Print the listing exactly as it stands. Skip every picture.

START Data supplied

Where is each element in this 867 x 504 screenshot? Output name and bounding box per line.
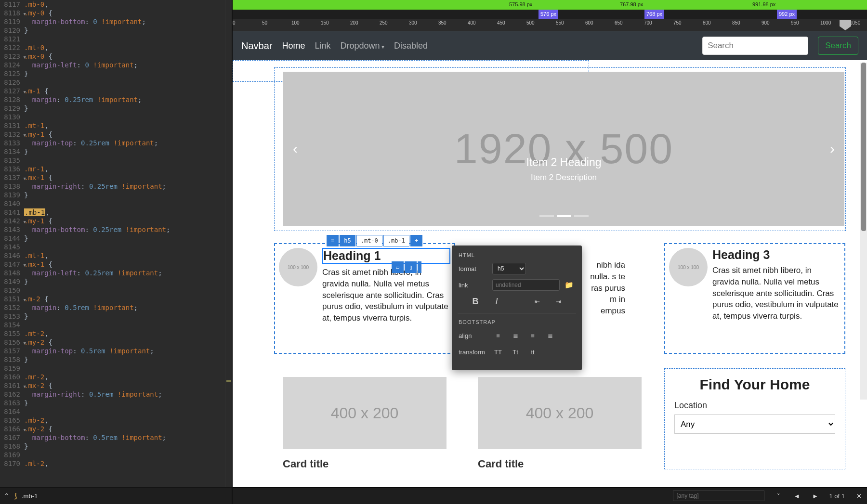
code-editor[interactable]: 8117.mb-0,8118▼.my-0 {8119 margin-bottom… — [0, 0, 232, 487]
code-line[interactable]: 8158} — [0, 355, 232, 364]
navbar-search-input[interactable] — [702, 37, 808, 55]
media-card-1[interactable]: 100 x 100 Heading 1 Cras sit amet nibh l… — [274, 243, 455, 354]
code-line[interactable]: 8154 — [0, 321, 232, 329]
lowercase-icon[interactable]: tt — [527, 346, 539, 358]
code-line[interactable]: 8168} — [0, 442, 232, 451]
code-line[interactable]: 8124 margin-left: 0 !important; — [0, 61, 232, 69]
code-line[interactable]: 8152 margin: 0.5rem !important; — [0, 303, 232, 312]
code-line[interactable]: 8125} — [0, 69, 232, 78]
location-select[interactable]: Any — [674, 414, 835, 434]
code-line[interactable]: 8166▼.my-2 { — [0, 425, 232, 433]
folder-icon[interactable]: 📁 — [565, 281, 574, 289]
code-line[interactable]: 8130 — [0, 113, 232, 121]
breakpoint-green-1[interactable]: 575.98 px — [507, 0, 534, 10]
margin-control-icon[interactable]: ▭ — [392, 261, 404, 273]
code-line[interactable]: 8135 — [0, 156, 232, 165]
uppercase-icon[interactable]: TT — [492, 346, 504, 358]
code-line[interactable]: 8143 margin-bottom: 0.25rem !important; — [0, 225, 232, 234]
canvas-scrollbar[interactable] — [860, 63, 867, 400]
breakpoint-green-3[interactable]: 991.98 px — [750, 0, 777, 10]
code-line[interactable]: 8133 margin-top: 0.25rem !important; — [0, 139, 232, 147]
heading-1[interactable]: Heading 1 — [322, 248, 450, 264]
code-line[interactable]: 8121 — [0, 35, 232, 43]
navlink-home[interactable]: Home — [282, 41, 305, 51]
image-card-2[interactable]: 400 x 200 Card title — [469, 368, 650, 470]
italic-icon[interactable]: I — [491, 296, 502, 307]
navbar-search-button[interactable]: Search — [818, 37, 858, 55]
media-card-3[interactable]: 100 x 100 Heading 3 Cras sit amet nibh l… — [664, 243, 845, 354]
element-inspector[interactable]: HTML format h5 link 📁 B I ⇤ — [452, 246, 582, 370]
code-line[interactable]: 8119 margin-bottom: 0 !important; — [0, 17, 232, 26]
align-justify-icon[interactable]: ≣ — [544, 330, 556, 341]
carousel[interactable]: 1920 x 500 Item 2 Heading Item 2 Descrip… — [283, 72, 844, 226]
code-line[interactable]: 8131.mt-1, — [0, 121, 232, 130]
margin-control-icon[interactable]: ▯ — [405, 261, 417, 273]
prev-icon[interactable]: ◄ — [792, 492, 801, 500]
link-input[interactable] — [492, 279, 560, 291]
navlink-link[interactable]: Link — [315, 41, 331, 51]
code-line[interactable]: 8117.mb-0, — [0, 0, 232, 9]
code-line[interactable]: 8153} — [0, 312, 232, 321]
breakpoint-bar[interactable]: 575.98 px 767.98 px 991.98 px 576 px 768… — [233, 0, 867, 19]
code-line[interactable]: 8161▼.mx-2 { — [0, 381, 232, 390]
breakpoint-green-2[interactable]: 767.98 px — [618, 0, 645, 10]
code-line[interactable]: 8146.ml-1, — [0, 251, 232, 260]
chevron-up-icon[interactable]: ⌃ — [4, 492, 10, 500]
code-line[interactable]: 8145 — [0, 243, 232, 251]
indent-icon[interactable]: ⇤ — [531, 296, 543, 307]
next-icon[interactable]: ► — [811, 492, 819, 500]
code-line[interactable]: 8128 margin: 0.25rem !important; — [0, 95, 232, 104]
close-icon[interactable]: ✕ — [854, 492, 863, 500]
code-line[interactable]: 8138 margin-right: 0.25rem !important; — [0, 182, 232, 191]
selection-class-mb1[interactable]: .mb-1 — [383, 235, 409, 246]
code-line[interactable]: 8122.ml-0, — [0, 43, 232, 52]
code-line[interactable]: 8126 — [0, 78, 232, 87]
outdent-icon[interactable]: ⇥ — [552, 296, 564, 307]
code-line[interactable]: 8162 margin-right: 0.5rem !important; — [0, 390, 232, 399]
code-line[interactable]: 8167 margin-bottom: 0.5rem !important; — [0, 433, 232, 442]
code-line[interactable]: 8151▼.m-2 { — [0, 295, 232, 303]
align-left-icon[interactable]: ≡ — [492, 330, 504, 341]
code-line[interactable]: 8142▼.my-1 { — [0, 217, 232, 225]
image-card-1[interactable]: 400 x 200 Card title — [274, 368, 455, 470]
code-line[interactable]: 8157 margin-top: 0.5rem !important; — [0, 347, 232, 355]
code-line[interactable]: 8156▼.my-2 { — [0, 338, 232, 347]
code-line[interactable]: 8127▼.m-1 { — [0, 87, 232, 95]
code-line[interactable]: 8139} — [0, 191, 232, 199]
align-center-icon[interactable]: ≣ — [510, 330, 521, 341]
breakpoint-purple-3[interactable]: 992 px — [777, 10, 797, 19]
navlink-dropdown[interactable]: Dropdown — [341, 41, 384, 51]
code-line[interactable]: 8141.mb-1, — [0, 208, 232, 217]
filter-icon[interactable]: ⟆ — [14, 492, 17, 500]
selection-class-mt0[interactable]: .mt-0 — [356, 235, 382, 246]
code-line[interactable]: 8164 — [0, 407, 232, 416]
code-line[interactable]: 8170.ml-2, — [0, 459, 232, 468]
chevron-down-icon[interactable]: ˅ — [774, 492, 783, 500]
code-line[interactable]: 8137▼.mx-1 { — [0, 173, 232, 182]
code-line[interactable]: 8165.mb-2, — [0, 416, 232, 425]
selection-tag[interactable]: h5 — [340, 235, 355, 246]
breakpoint-purple-2[interactable]: 768 px — [644, 10, 664, 19]
code-line[interactable]: 8136.mr-1, — [0, 165, 232, 173]
bold-icon[interactable]: B — [470, 296, 481, 307]
breakpoint-purple-1[interactable]: 576 px — [539, 10, 558, 19]
find-home-panel[interactable]: Find Your Home Location Any — [664, 368, 845, 469]
code-line[interactable]: 8144} — [0, 234, 232, 243]
code-line[interactable]: 8163} — [0, 399, 232, 407]
carousel-indicators[interactable] — [539, 215, 589, 217]
code-line[interactable]: 8118▼.my-0 { — [0, 9, 232, 17]
code-scrollbar[interactable] — [225, 0, 232, 487]
code-line[interactable]: 8129} — [0, 104, 232, 113]
margin-handle-icon[interactable] — [418, 261, 421, 273]
align-right-icon[interactable]: ≡ — [527, 330, 539, 341]
carousel-next-icon[interactable]: › — [820, 141, 844, 157]
tag-filter-input[interactable] — [673, 491, 764, 501]
selector-search-input[interactable] — [22, 492, 228, 500]
code-line[interactable]: 8149} — [0, 277, 232, 286]
capitalize-icon[interactable]: Tt — [510, 346, 521, 358]
code-line[interactable]: 8123▼.mx-0 { — [0, 52, 232, 61]
code-line[interactable]: 8160.mr-2, — [0, 373, 232, 381]
selection-drag-icon[interactable]: ≡ — [327, 235, 339, 246]
design-canvas[interactable]: Navbar Home Link Dropdown Disabled Searc… — [233, 31, 867, 487]
code-line[interactable]: 8140 — [0, 199, 232, 208]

END Data supplied

→ Reply
Where is each element in this 867 x 504 screenshot? Output name and bounding box per line.
code-editor[interactable]: 8117.mb-0,8118▼.my-0 {8119 margin-bottom… — [0, 0, 232, 487]
code-line[interactable]: 8158} — [0, 355, 232, 364]
navbar-search-input[interactable] — [702, 37, 808, 55]
media-card-1[interactable]: 100 x 100 Heading 1 Cras sit amet nibh l… — [274, 243, 455, 354]
code-line[interactable]: 8154 — [0, 321, 232, 329]
lowercase-icon[interactable]: tt — [527, 346, 539, 358]
code-line[interactable]: 8168} — [0, 442, 232, 451]
code-line[interactable]: 8124 margin-left: 0 !important; — [0, 61, 232, 69]
code-line[interactable]: 8152 margin: 0.5rem !important; — [0, 303, 232, 312]
code-line[interactable]: 8125} — [0, 69, 232, 78]
location-select[interactable]: Any — [674, 414, 835, 434]
code-line[interactable]: 8166▼.my-2 { — [0, 425, 232, 433]
folder-icon[interactable]: 📁 — [565, 281, 574, 289]
code-line[interactable]: 8130 — [0, 113, 232, 121]
breakpoint-green-1[interactable]: 575.98 px — [507, 0, 534, 10]
margin-control-icon[interactable]: ▭ — [392, 261, 404, 273]
code-line[interactable]: 8135 — [0, 156, 232, 165]
uppercase-icon[interactable]: TT — [492, 346, 504, 358]
code-line[interactable]: 8143 margin-bottom: 0.25rem !important; — [0, 225, 232, 234]
canvas-scrollbar[interactable] — [860, 63, 867, 400]
breakpoint-green-3[interactable]: 991.98 px — [750, 0, 777, 10]
code-line[interactable]: 8133 margin-top: 0.25rem !important; — [0, 139, 232, 147]
heading-1[interactable]: Heading 1 — [322, 248, 450, 264]
code-line[interactable]: 8121 — [0, 35, 232, 43]
navlink-home[interactable]: Home — [282, 41, 305, 51]
image-card-2[interactable]: 400 x 200 Card title — [469, 368, 650, 470]
italic-icon[interactable]: I — [491, 296, 502, 307]
navbar-search-button[interactable]: Search — [818, 37, 858, 55]
media-card-3[interactable]: 100 x 100 Heading 3 Cras sit amet nibh l… — [664, 243, 845, 354]
element-inspector[interactable]: HTML format h5 link 📁 B I ⇤ — [452, 246, 582, 370]
code-line[interactable]: 8119 margin-bottom: 0 !important; — [0, 17, 232, 26]
align-justify-icon[interactable]: ≣ — [544, 330, 556, 341]
carousel[interactable]: 1920 x 500 Item 2 Heading Item 2 Descrip… — [283, 72, 844, 226]
code-line[interactable]: 8131.mt-1, — [0, 121, 232, 130]
margin-control-icon[interactable]: ▯ — [405, 261, 417, 273]
prev-icon[interactable]: ◄ — [792, 492, 801, 500]
link-input[interactable] — [492, 279, 560, 291]
navlink-link[interactable]: Link — [315, 41, 331, 51]
code-line[interactable]: 8117.mb-0, — [0, 0, 232, 9]
code-line[interactable]: 8153} — [0, 312, 232, 321]
breakpoint-bar[interactable]: 575.98 px 767.98 px 991.98 px 576 px 768… — [233, 0, 867, 19]
code-line[interactable]: 8161▼.mx-2 { — [0, 381, 232, 390]
breakpoint-green-2[interactable]: 767.98 px — [618, 0, 645, 10]
code-line[interactable]: 8146.ml-1, — [0, 251, 232, 260]
chevron-up-icon[interactable]: ⌃ — [4, 492, 10, 500]
code-line[interactable]: 8145 — [0, 243, 232, 251]
indent-icon[interactable]: ⇤ — [531, 296, 543, 307]
next-icon[interactable]: ► — [811, 492, 819, 500]
code-line[interactable]: 8128 margin: 0.25rem !important; — [0, 95, 232, 104]
close-icon[interactable]: ✕ — [854, 492, 863, 500]
code-line[interactable]: 8138 margin-right: 0.25rem !important; — [0, 182, 232, 191]
selection-class-mb1[interactable]: .mb-1 — [383, 235, 409, 246]
code-line[interactable]: 8122.ml-0, — [0, 43, 232, 52]
code-line[interactable]: 8126 — [0, 78, 232, 87]
outdent-icon[interactable]: ⇥ — [552, 296, 564, 307]
code-line[interactable]: 8162 margin-right: 0.5rem !important; — [0, 390, 232, 399]
code-line[interactable]: 8167 margin-bottom: 0.5rem !important; — [0, 433, 232, 442]
code-line[interactable]: 8151▼.m-2 { — [0, 295, 232, 303]
align-left-icon[interactable]: ≡ — [492, 330, 504, 341]
code-line[interactable]: 8142▼.my-1 { — [0, 217, 232, 225]
image-card-1[interactable]: 400 x 200 Card title — [274, 368, 455, 470]
code-line[interactable]: 8157 margin-top: 0.5rem !important; — [0, 347, 232, 355]
code-line[interactable]: 8156▼.my-2 { — [0, 338, 232, 347]
code-line[interactable]: 8127▼.m-1 { — [0, 87, 232, 95]
code-line[interactable]: 8139} — [0, 191, 232, 199]
align-center-icon[interactable]: ≣ — [510, 330, 521, 341]
breakpoint-purple-3[interactable]: 992 px — [777, 10, 797, 19]
navlink-dropdown[interactable]: Dropdown — [341, 41, 384, 51]
code-line[interactable]: 8141.mb-1, — [0, 208, 232, 217]
filter-icon[interactable]: ⟆ — [14, 492, 17, 500]
selection-class-mt0[interactable]: .mt-0 — [356, 235, 382, 246]
code-line[interactable]: 8164 — [0, 407, 232, 416]
code-line[interactable]: 8170.ml-2, — [0, 459, 232, 468]
chevron-down-icon[interactable]: ˅ — [774, 492, 783, 500]
code-line[interactable]: 8137▼.mx-1 { — [0, 173, 232, 182]
code-line[interactable]: 8165.mb-2, — [0, 416, 232, 425]
selection-tag[interactable]: h5 — [340, 235, 355, 246]
breakpoint-purple-2[interactable]: 768 px — [644, 10, 664, 19]
code-line[interactable]: 8136.mr-1, — [0, 165, 232, 173]
bold-icon[interactable]: B — [470, 296, 481, 307]
breakpoint-purple-1[interactable]: 576 px — [539, 10, 558, 19]
find-home-panel[interactable]: Find Your Home Location Any — [664, 368, 845, 469]
code-line[interactable]: 8144} — [0, 234, 232, 243]
code-line[interactable]: 8163} — [0, 399, 232, 407]
carousel-indicators[interactable] — [539, 215, 589, 217]
code-line[interactable]: 8118▼.my-0 { — [0, 9, 232, 17]
code-scrollbar[interactable] — [225, 0, 232, 487]
code-line[interactable]: 8129} — [0, 104, 232, 113]
margin-handle-icon[interactable] — [418, 261, 421, 273]
align-right-icon[interactable]: ≡ — [527, 330, 539, 341]
carousel-next-icon[interactable]: › — [820, 141, 844, 157]
tag-filter-input[interactable] — [673, 491, 764, 501]
selector-search-input[interactable] — [22, 492, 228, 500]
code-line[interactable]: 8149} — [0, 277, 232, 286]
capitalize-icon[interactable]: Tt — [510, 346, 521, 358]
code-line[interactable]: 8123▼.mx-0 { — [0, 52, 232, 61]
code-line[interactable]: 8160.mr-2, — [0, 373, 232, 381]
selection-drag-icon[interactable]: ≡ — [327, 235, 339, 246]
design-canvas[interactable]: Navbar Home Link Dropdown Disabled Searc… — [233, 31, 867, 487]
code-line[interactable]: 8140 — [0, 199, 232, 208]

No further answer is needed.